Portrait de Simone de Beauvoir
Image, G.AdC


« Mon histoire publique, c’est celle de mes livres, de mes succès et aussi celle des attaques auxquelles j’ai été en butte.
En France, si vous écrivez, être femme c’est donner des verges pour vous battre. Surtout à l’âge que j’avais quand j’ai commencé à être publiée. Une très jeune femme, on lui accorde une indulgence égrillarde. Vieillie, on lui tire des révérences. Mais la première fraîcheur perdue, sans avoir acquis encore la patine de l’ancienneté, osez parler : quelle meute ! Si vous êtes de droite, si vous vous inclinez avec grâce devant la supériorité des mâles, si insolemment vous ne dites rien, on vous épargnera. Je suis de gauche, j’ai essayé de dire des choses, entre autres que les femmes ne sont pas des éclopées de naissance. […]

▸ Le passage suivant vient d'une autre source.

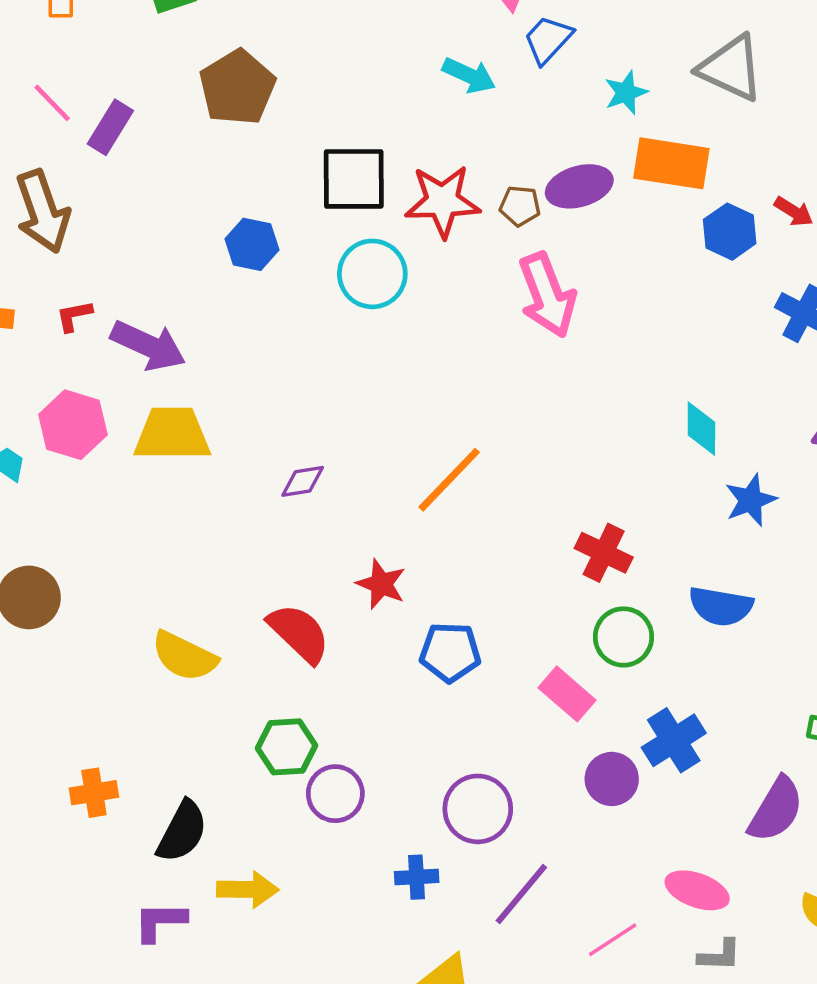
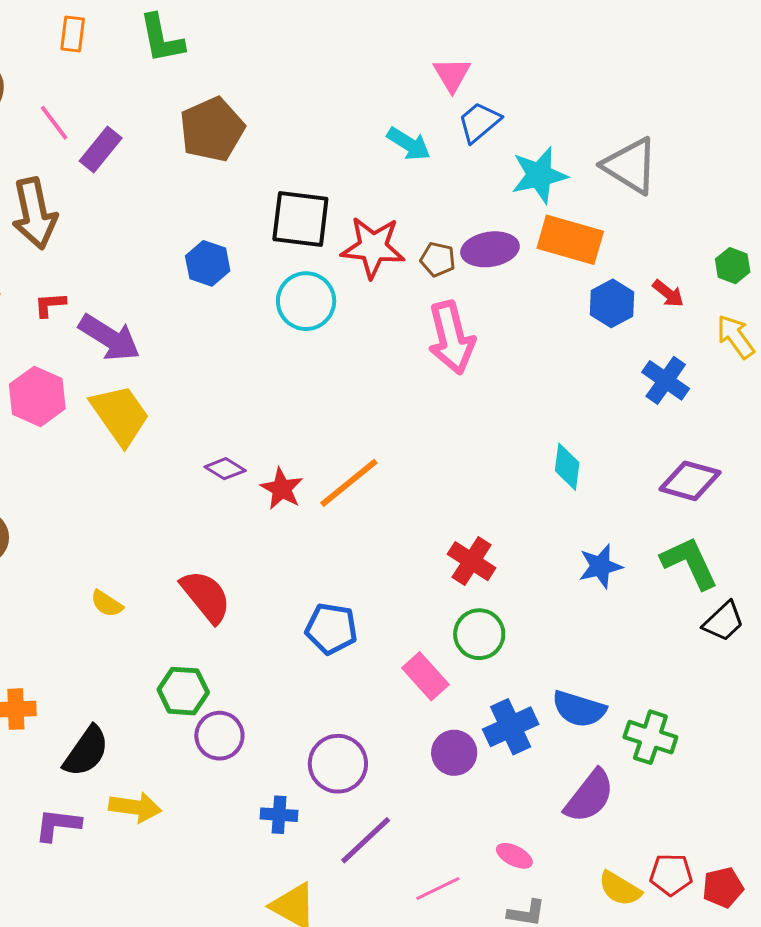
cyan star: (626, 93) -> (539, 175), size x1.5
yellow trapezoid: (172, 434) -> (120, 415), turned 48
purple diamond: (303, 481) -> (225, 469), turned 33
blue star: (751, 500) -> (600, 566), moved
red star: (381, 584) -> (282, 489), moved
blue semicircle: (721, 606) -> (579, 709), moved
yellow semicircle: (184, 656) -> (107, 604), size x0.6
pink ellipse: (697, 890) -> (514, 856), size x0.7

On a formé de moi deux images. Je suis une folle, une demi-folle, une excentrique […] J’ai les mœurs les plus dissolues ; une communiste racontait qu’à Rouen, dans ma jeunesse on m’avait vue danser nue sur des tonneaux ; j’ai pratiqué tous les vices avec assiduité, ma vie est un carnaval ; etc.
Souliers plats, chignon tiré, je suis une cheftaine, une dame patronnesse, une institutrice (au sens péjoratif que la droite donne à ce mot). Je passe mon existence dans les livres devant ma table de travail, pur cerveau. « Elle ne vit pas », ai-je entendu dire par une jeune journaliste. […] Le journal Elle proposant à ses lectrices plusieurs types de femmes, avait inscrit sous ma photo : « Vie exclusivement intellectuelle. » Rien n’interdit de concilier les deux portraits. On peut être une dévergondée cérébrale, une dame patronnesse vicelarde ; l’essentiel est de me présenter comme une anormale. Si mes censeurs veulent dire que je ne leur ressemble pas, ils me font un compliment. Le fait est que je suis un écrivain : une femme écrivain, ce n’est pas une femme d’intérieur qui écrit mais quelqu’un dont toute l’existence est commandée par l’écriture. Cette vie en vaut bien une autre. Elle a ses raisons, son ordre, ses fins auxquels il faut ne rien comprendre pour la juger extravagante. La mienne fut-elle vraiment ascétique, purement cérébrale ? Mon Dieu ! je n’ai pas l’impression que mes contemporains s’amusent tellement plus que moi sur cette terre ni que leur expérience soit plus vaste. En tout cas, me retournant vers mon passé, je n’envie personne.
Je me suis entraînée dans ma jeunesse à me foutre de l’opinion. »

Simone de Beauvoir, La Force des choses, Gallimard, Collection blanche, 1963, pp. 674-677.